Explaining the logic behing uniform_sensor_testcases?

Question

Explaining the logic behing uniform_sensor_testcases?

Opened this issue 8 years ago · 3 comments

I am now looking into the testcases generation. I find the method to generate uniform testcases over the sensory space very appealing. Code is here: https://github.com/flowersteam/explauto/blob/master/explauto/environment/testcase.py

My understanding is that a grid of a given resolution is projected on the sensory space, and that each cell is associated with only one observation from within that cell. My questions concern the resolution parameter:

is it the number of cut per dimension?
what is the logical behind the automatic calculation of resolution: resolution = max(2, int((1.3*n)**(1.0/len(robot.s_feats)))) ?

I also noticed this: # TODO : change obs only if nearer from center of coo.

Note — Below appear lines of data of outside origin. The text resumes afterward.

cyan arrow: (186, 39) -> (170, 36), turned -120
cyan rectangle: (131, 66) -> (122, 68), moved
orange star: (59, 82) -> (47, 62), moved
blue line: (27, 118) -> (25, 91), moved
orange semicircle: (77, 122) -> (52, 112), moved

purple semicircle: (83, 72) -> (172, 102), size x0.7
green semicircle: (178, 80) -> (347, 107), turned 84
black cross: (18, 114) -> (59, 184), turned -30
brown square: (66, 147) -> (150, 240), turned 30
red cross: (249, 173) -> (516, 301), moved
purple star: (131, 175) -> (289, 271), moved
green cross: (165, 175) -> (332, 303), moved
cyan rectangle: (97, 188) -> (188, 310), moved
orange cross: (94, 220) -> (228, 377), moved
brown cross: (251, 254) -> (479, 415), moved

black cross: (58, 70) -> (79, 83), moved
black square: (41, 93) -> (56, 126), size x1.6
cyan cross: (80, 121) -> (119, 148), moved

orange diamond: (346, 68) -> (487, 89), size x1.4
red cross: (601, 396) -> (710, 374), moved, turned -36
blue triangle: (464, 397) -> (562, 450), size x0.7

From what I understand is that in each cell, the corresponding observation will be the last observation encountered in the _populate process. The todo is to replace that by keeping the closest to the center of the cell?

Answer 1 · 2016-08-09T15:24:17.000Z

One effect of the grid system is that you do not always have an observation in each cell, so when you ask for 100 test_cases, you often endup with less.

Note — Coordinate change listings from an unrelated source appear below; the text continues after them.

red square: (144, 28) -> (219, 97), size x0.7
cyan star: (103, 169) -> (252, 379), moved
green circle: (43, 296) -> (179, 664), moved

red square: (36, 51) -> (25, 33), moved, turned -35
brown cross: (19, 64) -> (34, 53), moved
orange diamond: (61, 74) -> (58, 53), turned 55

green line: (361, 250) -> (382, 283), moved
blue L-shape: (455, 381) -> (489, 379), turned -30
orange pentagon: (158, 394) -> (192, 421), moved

Another method could consist of using KMeans, with k = number of test_cases to find cell centers. Then find the closest observation from the cluster center. This ensures you get 100 test_cases if you ask for 100.
However, this is not really uniform, yet it is a good approximation for k<<n_samples. And the code already generates 100 times more samples than testcases: observations = uniform_motor_testcases(robot, 100*n).

Below is a small example, data in blue (1000 points), Kmean in red (20 points), selected in green (20 points).

Answer 2 · 2016-08-09T15:47:48.000Z

Here is a comparison between the two methods:

Dataset 1000 points.

Grid: ask for 20 points, got 18.
Selected in magenta (18 points)

Kmeans: ask for 20 points, got 20.
Kmean in red (20 points), selected in green (20 points)

There is a pool of point at in the bottom-left corner for failed experiment, so it is normal that a sample is selected there.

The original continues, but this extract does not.